Stocks Rebound, But Google Left Behind

Stocks followed their worst day in 21 years with their best day in six years, as traders snapped up beaten-down stocks on hopes that Congress may yet pass a financial rescue plan.

Also boosting stocks was a clarification by the SEC and FASB of “mark-to-market” accounting rules that could make it easier for financial companies to value distressed mortgage securities, and an FDIC request for temporary authority to boost deposit insurance limits to $250,000.

Together, the actions were enough to raise hopes that the government may yet come up with a comprehensive plan for dealing with the nation’s worst financial crisis since the Great Depression. But the major indexes still ended the month and quarter down sharply, with the S&P 500 off 9% for both the month and the quarter, its first four-quarter losing streak since 2001.

Google (NASDAQ: GOOG) investors suffered through an odd ending to the day, with the stock falling 16% in the last two minutes of trading before rebounding after hours after the Nasdaq Stock Market cancelled apparently erroneous trades. The stock ended the day with a 20% gain, albeit not an easy one.

And Google was just one of several tech names posting big gains on the day.
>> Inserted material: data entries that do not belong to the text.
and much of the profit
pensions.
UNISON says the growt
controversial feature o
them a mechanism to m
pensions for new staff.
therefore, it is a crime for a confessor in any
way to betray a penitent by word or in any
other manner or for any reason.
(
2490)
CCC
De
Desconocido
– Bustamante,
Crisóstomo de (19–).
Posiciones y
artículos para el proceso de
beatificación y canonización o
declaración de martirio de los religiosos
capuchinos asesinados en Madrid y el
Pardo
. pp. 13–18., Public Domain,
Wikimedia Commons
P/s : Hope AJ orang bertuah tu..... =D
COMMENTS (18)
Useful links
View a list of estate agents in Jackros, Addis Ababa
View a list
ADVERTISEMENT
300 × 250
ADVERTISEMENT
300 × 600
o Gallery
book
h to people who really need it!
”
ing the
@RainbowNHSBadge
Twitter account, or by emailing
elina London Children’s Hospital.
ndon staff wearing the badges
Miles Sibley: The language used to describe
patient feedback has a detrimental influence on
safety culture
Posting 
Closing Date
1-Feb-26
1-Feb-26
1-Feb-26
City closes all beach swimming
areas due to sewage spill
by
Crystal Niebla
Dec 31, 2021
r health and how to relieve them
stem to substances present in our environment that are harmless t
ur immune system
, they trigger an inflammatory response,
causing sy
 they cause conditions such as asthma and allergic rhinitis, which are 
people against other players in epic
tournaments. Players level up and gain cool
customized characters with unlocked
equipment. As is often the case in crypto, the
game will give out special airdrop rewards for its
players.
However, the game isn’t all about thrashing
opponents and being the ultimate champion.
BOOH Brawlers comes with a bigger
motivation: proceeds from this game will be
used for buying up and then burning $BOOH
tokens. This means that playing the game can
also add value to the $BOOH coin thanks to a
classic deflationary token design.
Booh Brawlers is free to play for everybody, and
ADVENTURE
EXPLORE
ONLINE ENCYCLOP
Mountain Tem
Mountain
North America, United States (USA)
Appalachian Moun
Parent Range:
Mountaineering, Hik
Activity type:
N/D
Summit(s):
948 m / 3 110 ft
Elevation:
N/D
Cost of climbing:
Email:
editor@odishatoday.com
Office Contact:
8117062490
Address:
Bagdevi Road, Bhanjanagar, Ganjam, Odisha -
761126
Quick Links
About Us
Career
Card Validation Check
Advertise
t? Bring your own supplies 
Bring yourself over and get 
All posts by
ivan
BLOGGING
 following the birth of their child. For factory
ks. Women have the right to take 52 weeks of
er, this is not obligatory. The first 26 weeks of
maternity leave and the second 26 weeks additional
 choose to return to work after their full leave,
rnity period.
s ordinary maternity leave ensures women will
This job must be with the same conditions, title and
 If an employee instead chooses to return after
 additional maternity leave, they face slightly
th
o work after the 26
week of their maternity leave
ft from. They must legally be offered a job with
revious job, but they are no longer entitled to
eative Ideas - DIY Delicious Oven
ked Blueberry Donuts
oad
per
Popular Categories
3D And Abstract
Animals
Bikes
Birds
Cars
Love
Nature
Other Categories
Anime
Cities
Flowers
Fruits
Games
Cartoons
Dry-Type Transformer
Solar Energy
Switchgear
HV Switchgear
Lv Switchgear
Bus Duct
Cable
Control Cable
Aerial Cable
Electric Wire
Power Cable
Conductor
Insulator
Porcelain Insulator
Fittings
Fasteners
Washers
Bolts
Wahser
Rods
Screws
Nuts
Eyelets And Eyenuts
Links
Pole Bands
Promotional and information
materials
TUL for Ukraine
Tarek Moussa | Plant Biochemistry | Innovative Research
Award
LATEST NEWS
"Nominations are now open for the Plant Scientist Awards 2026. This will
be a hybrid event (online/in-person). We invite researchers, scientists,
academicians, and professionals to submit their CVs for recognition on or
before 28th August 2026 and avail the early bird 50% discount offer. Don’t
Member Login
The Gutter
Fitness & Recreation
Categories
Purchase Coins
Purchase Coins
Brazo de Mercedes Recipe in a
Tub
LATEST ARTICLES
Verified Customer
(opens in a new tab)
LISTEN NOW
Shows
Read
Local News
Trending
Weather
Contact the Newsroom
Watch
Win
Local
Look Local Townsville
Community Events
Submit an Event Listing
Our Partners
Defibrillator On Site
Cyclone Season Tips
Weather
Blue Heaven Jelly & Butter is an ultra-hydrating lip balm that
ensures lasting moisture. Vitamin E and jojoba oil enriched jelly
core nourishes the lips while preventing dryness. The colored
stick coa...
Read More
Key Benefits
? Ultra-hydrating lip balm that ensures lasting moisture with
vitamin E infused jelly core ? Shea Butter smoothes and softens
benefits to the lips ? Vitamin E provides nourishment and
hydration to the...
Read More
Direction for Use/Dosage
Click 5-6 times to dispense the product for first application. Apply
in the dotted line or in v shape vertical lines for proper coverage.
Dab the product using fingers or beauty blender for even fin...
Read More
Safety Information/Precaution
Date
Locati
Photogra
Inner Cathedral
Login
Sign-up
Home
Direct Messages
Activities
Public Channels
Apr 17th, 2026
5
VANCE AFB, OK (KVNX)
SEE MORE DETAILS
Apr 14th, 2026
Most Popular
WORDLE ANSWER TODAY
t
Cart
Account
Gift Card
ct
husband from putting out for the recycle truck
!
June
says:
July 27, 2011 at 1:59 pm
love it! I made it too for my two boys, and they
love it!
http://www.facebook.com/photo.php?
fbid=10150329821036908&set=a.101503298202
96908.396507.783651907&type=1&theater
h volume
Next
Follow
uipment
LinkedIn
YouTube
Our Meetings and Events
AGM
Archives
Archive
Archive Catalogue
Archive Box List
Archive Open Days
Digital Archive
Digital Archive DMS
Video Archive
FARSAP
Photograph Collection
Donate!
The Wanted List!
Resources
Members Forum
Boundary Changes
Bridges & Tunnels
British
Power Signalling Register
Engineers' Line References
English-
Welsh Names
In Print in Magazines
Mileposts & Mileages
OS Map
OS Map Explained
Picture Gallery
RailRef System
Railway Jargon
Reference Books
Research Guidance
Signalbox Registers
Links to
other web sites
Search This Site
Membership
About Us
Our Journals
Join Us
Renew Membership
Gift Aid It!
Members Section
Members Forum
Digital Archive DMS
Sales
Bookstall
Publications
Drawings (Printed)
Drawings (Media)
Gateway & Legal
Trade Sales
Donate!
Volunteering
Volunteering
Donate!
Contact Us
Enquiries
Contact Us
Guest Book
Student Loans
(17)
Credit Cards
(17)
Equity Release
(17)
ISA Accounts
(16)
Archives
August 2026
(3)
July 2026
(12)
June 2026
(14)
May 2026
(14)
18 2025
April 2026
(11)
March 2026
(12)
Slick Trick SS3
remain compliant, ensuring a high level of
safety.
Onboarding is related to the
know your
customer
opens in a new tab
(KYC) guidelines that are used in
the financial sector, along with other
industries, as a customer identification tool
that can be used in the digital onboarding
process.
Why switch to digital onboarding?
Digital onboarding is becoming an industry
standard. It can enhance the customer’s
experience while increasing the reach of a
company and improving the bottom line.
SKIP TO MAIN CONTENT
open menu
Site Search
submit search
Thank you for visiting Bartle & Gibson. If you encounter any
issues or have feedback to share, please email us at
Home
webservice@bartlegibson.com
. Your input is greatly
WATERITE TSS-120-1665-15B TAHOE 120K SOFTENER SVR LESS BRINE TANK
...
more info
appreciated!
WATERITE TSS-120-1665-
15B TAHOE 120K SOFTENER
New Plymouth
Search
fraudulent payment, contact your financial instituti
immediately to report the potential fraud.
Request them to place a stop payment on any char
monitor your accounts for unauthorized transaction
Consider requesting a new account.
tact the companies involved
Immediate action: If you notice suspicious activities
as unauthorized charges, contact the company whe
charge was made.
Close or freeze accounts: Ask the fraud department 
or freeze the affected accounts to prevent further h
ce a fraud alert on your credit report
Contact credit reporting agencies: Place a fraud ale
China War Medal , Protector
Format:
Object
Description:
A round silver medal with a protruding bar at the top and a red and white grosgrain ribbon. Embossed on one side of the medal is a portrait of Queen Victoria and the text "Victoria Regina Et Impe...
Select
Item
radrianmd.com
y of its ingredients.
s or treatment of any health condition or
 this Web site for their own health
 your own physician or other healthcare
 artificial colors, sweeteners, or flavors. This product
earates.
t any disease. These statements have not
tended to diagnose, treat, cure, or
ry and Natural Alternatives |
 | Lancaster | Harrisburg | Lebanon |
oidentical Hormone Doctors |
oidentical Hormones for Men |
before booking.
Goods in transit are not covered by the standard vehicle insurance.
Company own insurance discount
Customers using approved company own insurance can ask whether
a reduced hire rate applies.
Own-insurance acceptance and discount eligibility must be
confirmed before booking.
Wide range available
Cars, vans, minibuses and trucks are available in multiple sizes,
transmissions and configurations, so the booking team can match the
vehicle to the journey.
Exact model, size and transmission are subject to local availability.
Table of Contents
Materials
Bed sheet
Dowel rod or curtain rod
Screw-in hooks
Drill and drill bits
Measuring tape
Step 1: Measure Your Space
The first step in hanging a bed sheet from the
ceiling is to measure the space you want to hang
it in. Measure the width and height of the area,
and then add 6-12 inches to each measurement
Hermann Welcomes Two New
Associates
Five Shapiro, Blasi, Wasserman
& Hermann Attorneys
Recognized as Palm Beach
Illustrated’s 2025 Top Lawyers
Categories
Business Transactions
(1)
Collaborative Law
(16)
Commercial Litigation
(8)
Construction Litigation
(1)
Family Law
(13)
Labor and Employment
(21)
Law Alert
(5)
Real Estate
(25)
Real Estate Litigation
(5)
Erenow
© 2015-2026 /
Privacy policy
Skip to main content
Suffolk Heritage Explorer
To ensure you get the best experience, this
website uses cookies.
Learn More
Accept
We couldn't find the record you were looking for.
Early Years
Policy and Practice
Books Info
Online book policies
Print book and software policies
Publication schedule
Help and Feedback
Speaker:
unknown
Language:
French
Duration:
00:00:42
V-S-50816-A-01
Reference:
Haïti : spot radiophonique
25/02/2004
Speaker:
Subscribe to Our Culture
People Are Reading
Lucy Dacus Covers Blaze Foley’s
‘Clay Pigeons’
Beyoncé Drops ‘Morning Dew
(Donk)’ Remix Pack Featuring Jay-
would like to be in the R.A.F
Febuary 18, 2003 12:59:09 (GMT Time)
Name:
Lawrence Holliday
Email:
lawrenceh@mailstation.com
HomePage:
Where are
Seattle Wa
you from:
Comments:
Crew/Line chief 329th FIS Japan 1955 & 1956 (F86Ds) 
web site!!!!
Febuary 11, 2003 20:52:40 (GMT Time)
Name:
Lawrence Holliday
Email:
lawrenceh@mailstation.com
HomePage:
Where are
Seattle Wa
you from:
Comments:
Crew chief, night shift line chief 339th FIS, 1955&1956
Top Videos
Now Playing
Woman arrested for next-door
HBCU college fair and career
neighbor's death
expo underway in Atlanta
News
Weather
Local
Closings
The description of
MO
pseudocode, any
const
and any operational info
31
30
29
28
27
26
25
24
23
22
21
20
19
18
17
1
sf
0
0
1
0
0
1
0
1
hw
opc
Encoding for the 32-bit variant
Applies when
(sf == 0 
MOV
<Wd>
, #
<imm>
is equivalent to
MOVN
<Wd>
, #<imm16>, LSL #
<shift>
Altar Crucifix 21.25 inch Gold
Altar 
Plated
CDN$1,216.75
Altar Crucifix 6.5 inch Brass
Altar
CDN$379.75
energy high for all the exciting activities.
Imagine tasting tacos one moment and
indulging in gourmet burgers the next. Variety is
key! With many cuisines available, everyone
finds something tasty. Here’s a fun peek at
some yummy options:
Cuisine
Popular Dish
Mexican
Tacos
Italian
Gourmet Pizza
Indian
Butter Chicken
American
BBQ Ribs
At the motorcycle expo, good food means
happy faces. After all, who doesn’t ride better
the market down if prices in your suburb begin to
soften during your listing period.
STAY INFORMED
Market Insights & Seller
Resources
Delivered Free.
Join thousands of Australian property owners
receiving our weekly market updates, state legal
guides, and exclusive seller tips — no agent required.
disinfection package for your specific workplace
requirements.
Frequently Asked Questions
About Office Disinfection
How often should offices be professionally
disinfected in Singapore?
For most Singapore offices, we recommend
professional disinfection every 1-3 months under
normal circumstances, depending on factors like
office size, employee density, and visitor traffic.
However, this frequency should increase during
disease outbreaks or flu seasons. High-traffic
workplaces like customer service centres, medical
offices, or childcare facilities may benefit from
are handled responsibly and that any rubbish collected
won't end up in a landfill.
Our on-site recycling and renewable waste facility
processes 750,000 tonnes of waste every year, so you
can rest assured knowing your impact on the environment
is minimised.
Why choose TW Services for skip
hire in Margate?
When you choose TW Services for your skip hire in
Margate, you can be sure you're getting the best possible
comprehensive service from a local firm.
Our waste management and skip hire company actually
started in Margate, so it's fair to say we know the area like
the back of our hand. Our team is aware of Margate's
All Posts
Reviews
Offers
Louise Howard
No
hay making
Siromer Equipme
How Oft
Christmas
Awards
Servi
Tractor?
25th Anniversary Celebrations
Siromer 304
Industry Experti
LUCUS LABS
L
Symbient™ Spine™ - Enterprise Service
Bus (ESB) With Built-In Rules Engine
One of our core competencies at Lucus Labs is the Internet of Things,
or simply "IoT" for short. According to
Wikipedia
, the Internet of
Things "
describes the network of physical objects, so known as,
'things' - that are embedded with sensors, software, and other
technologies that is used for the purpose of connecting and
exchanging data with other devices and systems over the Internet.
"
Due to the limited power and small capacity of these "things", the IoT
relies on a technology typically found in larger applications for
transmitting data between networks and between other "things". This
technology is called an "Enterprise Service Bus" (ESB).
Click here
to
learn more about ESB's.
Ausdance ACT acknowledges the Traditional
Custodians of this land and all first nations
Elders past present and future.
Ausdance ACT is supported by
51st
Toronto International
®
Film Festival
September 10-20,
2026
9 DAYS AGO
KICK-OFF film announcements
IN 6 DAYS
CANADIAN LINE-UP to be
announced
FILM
Apple (NASDAQ: AAPL), Intel (NASDAQ: INTC) and Research in Motion (NASDAQ: RIMM) benefited from positive analyst comments, and Amazon (NASDAQ: AMZN), eBay (NASDAQ: EBAY) and Sun (NASDAQ: JAVA) were among the names posting double-digit percentage gains.

Piper Jaffray upgraded Intel, JMP Securities gave RIM a vote of confidence, and Apple and Amazon got a boost after Goldman Sachs said the sell-off was overdone.

The Nasdaq rebounded 98 to 2082, the S&P rose 58 to 1164, and the Dow soared 465 to 10,850. Volume declined to 6.12 billion shares on the NYSE, and 2.42 billion on the Nasdaq. Advancers led by a 27-7 margin on the NYSE, and 19-10 on the Nasdaq. Upside volume was 90% on the NYSE, and 85% on the Nasdaq. New highs-new lows were 8-344 on the NYSE, and 15-259 on the Nasdaq.